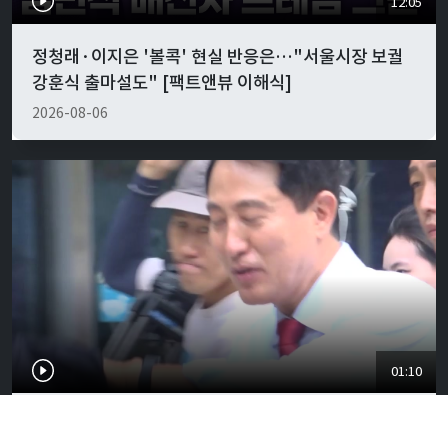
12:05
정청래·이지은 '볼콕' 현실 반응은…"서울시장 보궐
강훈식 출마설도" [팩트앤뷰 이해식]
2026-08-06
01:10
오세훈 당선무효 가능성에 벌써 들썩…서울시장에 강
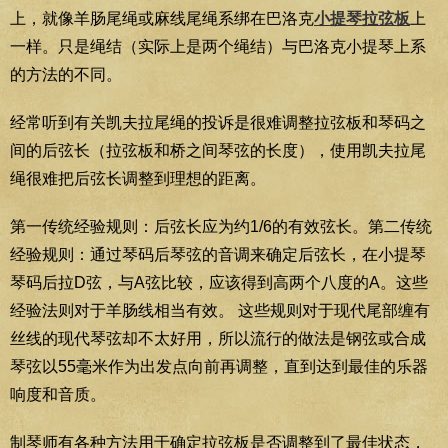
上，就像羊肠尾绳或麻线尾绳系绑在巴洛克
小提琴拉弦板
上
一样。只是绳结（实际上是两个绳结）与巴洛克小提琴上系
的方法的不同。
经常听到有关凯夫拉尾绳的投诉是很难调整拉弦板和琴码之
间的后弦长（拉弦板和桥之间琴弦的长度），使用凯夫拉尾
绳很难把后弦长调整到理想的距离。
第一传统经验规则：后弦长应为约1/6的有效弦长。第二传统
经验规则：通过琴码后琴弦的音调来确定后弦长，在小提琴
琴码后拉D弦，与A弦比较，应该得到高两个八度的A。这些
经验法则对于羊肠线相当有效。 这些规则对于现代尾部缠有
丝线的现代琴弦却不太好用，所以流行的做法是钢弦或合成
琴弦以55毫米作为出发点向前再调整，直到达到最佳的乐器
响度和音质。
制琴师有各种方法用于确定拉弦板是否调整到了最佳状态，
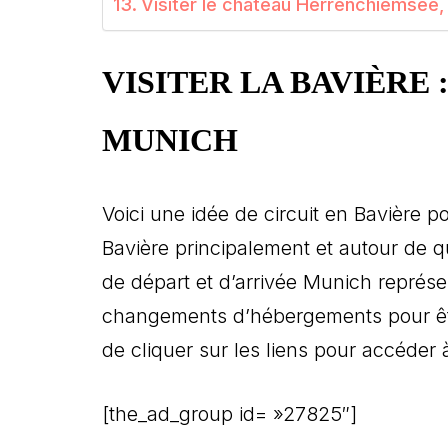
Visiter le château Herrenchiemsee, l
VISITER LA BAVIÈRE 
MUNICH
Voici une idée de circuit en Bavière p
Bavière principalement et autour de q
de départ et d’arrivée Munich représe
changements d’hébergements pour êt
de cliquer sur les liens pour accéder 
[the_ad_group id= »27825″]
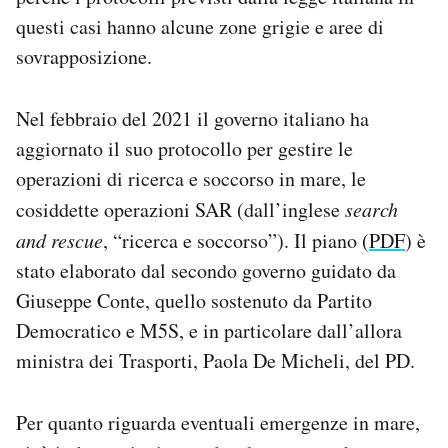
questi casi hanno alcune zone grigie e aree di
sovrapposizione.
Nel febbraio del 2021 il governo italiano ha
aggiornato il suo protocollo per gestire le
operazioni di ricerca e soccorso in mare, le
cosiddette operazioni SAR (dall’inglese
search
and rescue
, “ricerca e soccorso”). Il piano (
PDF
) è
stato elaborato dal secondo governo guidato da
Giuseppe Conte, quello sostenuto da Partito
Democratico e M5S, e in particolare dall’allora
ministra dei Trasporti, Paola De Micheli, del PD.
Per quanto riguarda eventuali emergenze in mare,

==*==

Although pictures appear among the entries, please set down only the lines from the one with "정청래·이지은 '볼콕' 현실" up to and including the one with "丝线的现代琴弦却不太好用，所以流行的做法是钢弦或合成", word for word.

정청래·이지은 '볼콕' 현실 반응은…"서울시장 보궐
강훈식 출마설도" [팩트앤뷰 이해식]
2026-08-06
01:10
오세훈 당선무효 가능성에 벌써 들썩…서울시장에 강
上，就像羊肠尾绳或麻线尾绳系绑在巴洛克
小提琴拉弦板
上
一样。只是绳结（实际上是两个绳结）与巴洛克小提琴上系
的方法的不同。
经常听到有关凯夫拉尾绳的投诉是很难调整拉弦板和琴码之
间的后弦长（拉弦板和桥之间琴弦的长度），使用凯夫拉尾
绳很难把后弦长调整到理想的距离。
第一传统经验规则：后弦长应为约1/6的有效弦长。第二传统
经验规则：通过琴码后琴弦的音调来确定后弦长，在小提琴
琴码后拉D弦，与A弦比较，应该得到高两个八度的A。这些
经验法则对于羊肠线相当有效。 这些规则对于现代尾部缠有
丝线的现代琴弦却不太好用，所以流行的做法是钢弦或合成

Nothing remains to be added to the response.